Le résultat général semblerait effectivement un grand réalignement potentiel des uns et des autres par rapport aux positions étranges qu’a déterminé la crise syrienne. (On laissera de côté la mission de bons offices en Israël du ministre français des affaires étrangères. Les clowns ont droit à un spectacle à part et la mesure qui va avec.) Il est vrai que la crise syrienne a suscité d’étonnantes évolutions, on dirait "contre nature" pour beaucoup s’il existait encore une nature des choses, mais plutôt dépendantes du désordre que sont devenues les relations internationales soumises à la politique-Système.
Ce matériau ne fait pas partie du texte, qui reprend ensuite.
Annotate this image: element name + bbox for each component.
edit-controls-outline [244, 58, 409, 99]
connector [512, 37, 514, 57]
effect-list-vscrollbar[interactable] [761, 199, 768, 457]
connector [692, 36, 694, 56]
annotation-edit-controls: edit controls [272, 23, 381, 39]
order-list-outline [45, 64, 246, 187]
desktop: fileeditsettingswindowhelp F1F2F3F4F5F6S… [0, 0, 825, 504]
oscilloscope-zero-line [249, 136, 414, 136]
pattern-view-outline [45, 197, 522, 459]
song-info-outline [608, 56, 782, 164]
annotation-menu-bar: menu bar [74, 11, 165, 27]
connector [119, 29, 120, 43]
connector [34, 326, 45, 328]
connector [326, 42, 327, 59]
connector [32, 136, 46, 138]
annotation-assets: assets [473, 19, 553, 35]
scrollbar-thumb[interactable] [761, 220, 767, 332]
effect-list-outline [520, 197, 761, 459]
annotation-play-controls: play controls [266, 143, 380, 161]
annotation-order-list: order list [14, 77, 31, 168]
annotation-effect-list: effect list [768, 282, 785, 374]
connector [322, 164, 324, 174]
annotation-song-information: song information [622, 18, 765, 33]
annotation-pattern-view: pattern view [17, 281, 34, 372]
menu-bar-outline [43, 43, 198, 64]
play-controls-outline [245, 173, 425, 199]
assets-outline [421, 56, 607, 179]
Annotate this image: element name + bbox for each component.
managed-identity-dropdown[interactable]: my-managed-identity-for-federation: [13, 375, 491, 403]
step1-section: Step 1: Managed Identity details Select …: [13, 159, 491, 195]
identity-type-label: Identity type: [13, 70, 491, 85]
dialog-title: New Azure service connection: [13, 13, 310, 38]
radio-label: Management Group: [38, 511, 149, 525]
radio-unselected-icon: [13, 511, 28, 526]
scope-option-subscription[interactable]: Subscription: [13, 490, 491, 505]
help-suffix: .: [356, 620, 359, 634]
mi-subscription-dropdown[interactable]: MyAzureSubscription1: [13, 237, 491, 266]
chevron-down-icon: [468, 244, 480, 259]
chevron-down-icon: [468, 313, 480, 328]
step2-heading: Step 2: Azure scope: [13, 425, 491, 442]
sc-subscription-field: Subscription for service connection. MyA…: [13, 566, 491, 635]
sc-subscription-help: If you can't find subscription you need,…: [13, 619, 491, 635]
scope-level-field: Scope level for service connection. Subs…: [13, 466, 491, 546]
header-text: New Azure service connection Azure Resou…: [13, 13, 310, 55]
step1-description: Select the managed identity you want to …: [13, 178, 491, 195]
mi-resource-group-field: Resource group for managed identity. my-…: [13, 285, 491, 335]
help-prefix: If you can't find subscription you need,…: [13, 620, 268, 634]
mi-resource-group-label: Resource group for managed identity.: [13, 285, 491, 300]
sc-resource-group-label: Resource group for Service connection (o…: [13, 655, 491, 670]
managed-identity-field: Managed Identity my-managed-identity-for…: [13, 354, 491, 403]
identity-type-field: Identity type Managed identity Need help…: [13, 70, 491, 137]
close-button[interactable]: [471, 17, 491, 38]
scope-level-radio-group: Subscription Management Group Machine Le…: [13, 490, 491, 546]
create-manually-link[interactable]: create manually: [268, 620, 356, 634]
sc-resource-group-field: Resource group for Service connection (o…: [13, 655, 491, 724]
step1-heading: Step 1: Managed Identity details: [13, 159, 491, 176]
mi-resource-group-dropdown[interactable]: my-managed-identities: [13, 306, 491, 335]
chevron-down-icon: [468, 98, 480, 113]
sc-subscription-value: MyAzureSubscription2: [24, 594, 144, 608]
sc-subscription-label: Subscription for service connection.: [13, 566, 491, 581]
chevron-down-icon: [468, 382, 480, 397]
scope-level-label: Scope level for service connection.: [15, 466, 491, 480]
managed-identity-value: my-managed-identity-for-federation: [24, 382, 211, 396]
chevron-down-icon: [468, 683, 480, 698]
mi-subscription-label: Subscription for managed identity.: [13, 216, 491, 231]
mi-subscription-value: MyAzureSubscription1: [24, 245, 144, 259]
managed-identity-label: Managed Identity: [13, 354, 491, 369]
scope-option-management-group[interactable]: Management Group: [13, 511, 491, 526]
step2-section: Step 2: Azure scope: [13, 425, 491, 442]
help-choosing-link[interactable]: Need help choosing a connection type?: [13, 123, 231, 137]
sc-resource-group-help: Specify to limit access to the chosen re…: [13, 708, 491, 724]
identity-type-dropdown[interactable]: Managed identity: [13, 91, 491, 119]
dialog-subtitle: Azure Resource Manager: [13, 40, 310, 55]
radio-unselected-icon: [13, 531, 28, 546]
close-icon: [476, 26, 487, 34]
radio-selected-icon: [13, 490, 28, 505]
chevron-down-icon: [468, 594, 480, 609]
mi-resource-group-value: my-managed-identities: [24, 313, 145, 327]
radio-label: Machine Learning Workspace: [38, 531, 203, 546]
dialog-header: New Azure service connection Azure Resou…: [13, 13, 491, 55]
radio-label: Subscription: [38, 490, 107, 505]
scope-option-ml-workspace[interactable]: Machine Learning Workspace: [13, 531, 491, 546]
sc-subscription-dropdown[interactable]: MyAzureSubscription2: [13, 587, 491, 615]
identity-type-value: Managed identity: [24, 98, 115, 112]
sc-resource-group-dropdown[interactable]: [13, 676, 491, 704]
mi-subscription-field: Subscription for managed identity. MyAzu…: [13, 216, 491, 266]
La crise de Gaza, selon sa durée et son intensité, forcerait effectivement à un réalignement, mais ce ne serait pas pour autant un simple retour à "la nature des choses" (l’interrogation sur la nature subsistant plus que jamais). Il s’agirait d’un nouveau désordre, de sens différent, venant troubler "l’ordre du désordre" créé par la crise syrienne… Pendant ce temps, en effet, se poursuit la crise syrienne, où l’on sait que l’on a en position d’alliés nombre de ceux qui seraient plutôt en position d’antagonisme dans la crise de Gaza. Il faudra de la constance à la chatte fameuse du proverbe pour qu’elle y retrouve ses petits. Nous dirions donc plutôt que la crise de Gaza ajoute un chapitre de plus au considérable désordre qui s’est installé partout, et plus précisément dans la zone du Moyen-Orient. Comme l’équation "désordre + désordre" échappe, selon nos sources, à la règle de l’équation "moins + moins = plus" , un désordre ajouté à un désordre donne un désordre encore plus grand…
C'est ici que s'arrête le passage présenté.